▶ [DIRECTIONS] Copy exactly the lines of the records below, and only those lines, beginning with the line that contains "Peringati Harkitnas 2026, Ketua" and ending with the line that contains "Chỉ với vài".

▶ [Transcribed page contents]
==*==

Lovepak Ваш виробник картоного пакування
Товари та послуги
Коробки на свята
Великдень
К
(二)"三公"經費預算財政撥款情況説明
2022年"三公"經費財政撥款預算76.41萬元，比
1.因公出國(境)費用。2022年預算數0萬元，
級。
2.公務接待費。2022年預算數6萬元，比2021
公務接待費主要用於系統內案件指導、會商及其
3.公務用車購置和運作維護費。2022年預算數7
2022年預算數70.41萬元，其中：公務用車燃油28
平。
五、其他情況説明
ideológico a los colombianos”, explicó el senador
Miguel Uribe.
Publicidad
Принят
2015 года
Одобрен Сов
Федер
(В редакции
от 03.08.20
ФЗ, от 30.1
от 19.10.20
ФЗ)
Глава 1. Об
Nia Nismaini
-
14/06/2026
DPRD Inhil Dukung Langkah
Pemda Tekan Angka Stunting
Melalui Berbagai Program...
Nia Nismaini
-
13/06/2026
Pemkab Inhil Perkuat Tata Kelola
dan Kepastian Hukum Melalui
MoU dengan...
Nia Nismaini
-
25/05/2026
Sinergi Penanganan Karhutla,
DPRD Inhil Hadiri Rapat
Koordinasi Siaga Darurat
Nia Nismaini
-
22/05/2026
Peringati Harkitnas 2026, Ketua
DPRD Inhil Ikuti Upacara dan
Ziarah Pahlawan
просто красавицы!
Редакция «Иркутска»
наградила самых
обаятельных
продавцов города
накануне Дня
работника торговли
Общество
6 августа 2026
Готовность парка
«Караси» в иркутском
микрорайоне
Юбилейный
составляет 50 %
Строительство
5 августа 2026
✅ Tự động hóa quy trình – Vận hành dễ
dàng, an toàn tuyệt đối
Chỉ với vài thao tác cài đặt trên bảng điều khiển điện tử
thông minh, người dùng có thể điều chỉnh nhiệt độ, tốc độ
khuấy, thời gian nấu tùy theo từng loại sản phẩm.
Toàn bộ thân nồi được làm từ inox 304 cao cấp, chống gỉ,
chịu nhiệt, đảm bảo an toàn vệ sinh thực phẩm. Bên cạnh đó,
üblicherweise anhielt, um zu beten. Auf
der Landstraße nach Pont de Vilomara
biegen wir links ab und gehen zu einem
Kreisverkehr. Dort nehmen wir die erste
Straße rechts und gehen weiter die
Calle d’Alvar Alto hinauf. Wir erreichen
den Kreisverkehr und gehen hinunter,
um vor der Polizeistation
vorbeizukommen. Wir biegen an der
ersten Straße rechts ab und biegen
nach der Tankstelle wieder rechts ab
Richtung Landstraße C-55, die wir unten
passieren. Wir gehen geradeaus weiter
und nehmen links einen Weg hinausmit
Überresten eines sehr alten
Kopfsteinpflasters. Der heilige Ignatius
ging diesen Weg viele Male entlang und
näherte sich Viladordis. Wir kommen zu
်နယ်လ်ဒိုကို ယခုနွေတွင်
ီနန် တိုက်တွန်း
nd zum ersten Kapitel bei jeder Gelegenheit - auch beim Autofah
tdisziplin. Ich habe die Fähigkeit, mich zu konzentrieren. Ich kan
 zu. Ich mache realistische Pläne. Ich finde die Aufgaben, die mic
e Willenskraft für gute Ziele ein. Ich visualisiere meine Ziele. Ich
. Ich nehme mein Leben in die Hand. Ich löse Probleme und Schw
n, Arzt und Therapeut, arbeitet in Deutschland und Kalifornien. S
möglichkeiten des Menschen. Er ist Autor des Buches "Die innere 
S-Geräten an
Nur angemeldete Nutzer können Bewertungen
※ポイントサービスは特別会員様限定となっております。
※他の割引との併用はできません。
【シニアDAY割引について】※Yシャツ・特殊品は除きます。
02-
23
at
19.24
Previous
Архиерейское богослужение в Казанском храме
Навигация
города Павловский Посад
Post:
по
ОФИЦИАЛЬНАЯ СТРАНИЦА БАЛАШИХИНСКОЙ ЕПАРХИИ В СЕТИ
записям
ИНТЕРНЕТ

==*==

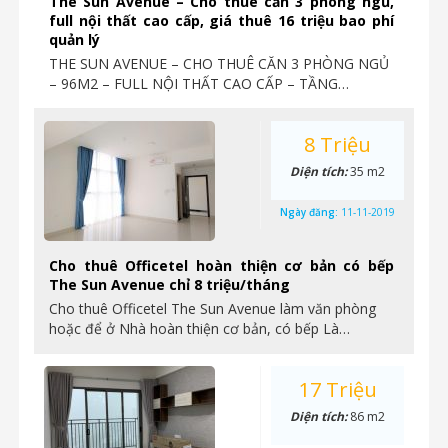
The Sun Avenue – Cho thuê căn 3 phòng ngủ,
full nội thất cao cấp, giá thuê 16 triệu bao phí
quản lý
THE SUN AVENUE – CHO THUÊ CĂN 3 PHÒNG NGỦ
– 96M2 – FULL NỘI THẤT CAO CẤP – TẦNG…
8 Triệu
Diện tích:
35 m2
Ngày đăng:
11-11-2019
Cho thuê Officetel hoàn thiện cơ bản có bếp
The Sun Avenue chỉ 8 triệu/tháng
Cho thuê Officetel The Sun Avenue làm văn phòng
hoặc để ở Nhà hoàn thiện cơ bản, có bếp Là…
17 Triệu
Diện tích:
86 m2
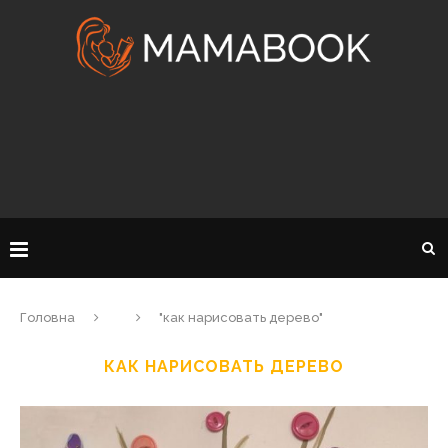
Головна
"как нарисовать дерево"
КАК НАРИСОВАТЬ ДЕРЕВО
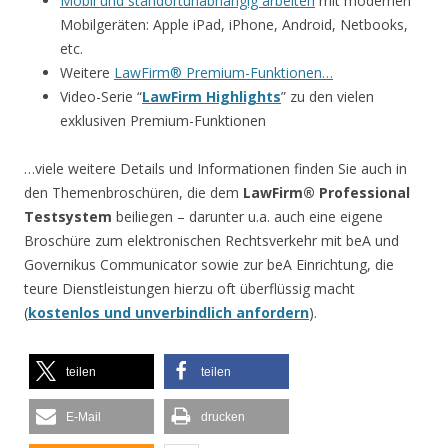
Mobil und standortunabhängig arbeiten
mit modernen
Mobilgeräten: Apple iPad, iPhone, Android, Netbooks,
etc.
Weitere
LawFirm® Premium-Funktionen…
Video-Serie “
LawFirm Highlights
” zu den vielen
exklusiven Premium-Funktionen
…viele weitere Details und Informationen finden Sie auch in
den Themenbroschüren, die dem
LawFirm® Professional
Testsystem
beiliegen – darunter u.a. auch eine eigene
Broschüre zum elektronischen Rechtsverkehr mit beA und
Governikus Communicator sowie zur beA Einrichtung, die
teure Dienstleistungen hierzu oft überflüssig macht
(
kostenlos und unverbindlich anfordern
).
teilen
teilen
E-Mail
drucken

==*==

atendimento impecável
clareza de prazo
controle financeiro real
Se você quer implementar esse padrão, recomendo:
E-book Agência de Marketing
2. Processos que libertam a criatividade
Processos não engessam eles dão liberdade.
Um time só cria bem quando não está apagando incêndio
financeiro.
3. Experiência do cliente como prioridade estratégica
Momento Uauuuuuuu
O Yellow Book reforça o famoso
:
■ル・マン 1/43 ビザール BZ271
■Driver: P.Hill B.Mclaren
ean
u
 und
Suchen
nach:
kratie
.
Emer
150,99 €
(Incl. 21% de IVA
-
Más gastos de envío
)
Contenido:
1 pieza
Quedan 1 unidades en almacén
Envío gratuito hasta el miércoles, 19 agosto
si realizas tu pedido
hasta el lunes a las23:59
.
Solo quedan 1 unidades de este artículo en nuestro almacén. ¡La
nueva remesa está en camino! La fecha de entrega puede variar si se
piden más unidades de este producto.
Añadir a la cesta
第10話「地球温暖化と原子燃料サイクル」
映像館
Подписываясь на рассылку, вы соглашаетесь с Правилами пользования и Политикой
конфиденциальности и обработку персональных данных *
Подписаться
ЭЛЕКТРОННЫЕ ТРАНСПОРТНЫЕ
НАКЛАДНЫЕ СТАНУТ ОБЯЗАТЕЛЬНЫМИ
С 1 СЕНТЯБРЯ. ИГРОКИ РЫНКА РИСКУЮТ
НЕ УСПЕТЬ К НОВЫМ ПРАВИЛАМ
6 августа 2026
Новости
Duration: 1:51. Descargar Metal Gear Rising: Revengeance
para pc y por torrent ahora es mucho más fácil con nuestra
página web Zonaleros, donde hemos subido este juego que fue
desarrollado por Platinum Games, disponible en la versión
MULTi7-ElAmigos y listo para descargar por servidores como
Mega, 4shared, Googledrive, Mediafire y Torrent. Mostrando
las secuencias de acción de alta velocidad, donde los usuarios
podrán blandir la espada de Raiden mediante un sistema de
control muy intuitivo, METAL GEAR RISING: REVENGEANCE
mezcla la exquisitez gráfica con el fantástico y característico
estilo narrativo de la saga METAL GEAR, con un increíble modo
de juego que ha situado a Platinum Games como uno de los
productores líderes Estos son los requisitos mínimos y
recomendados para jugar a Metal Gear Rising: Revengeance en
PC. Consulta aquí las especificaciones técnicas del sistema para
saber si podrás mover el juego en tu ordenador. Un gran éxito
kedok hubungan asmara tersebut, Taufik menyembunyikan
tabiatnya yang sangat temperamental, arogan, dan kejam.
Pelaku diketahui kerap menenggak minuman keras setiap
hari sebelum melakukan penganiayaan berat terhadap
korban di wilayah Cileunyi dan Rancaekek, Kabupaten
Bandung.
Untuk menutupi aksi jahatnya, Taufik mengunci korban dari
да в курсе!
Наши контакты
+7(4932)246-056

==*==

▶ [EXPECTED OUTPUT]
Peringati Harkitnas 2026, Ketua
DPRD Inhil Ikuti Upacara dan
Ziarah Pahlawan
просто красавицы!
Редакция «Иркутска»
наградила самых
обаятельных
продавцов города
накануне Дня
работника торговли
Общество
6 августа 2026
Готовность парка
«Караси» в иркутском
микрорайоне
Юбилейный
составляет 50 %
Строительство
5 августа 2026
✅ Tự động hóa quy trình – Vận hành dễ
dàng, an toàn tuyệt đối
Chỉ với vài thao tác cài đặt trên bảng điều khiển điện tử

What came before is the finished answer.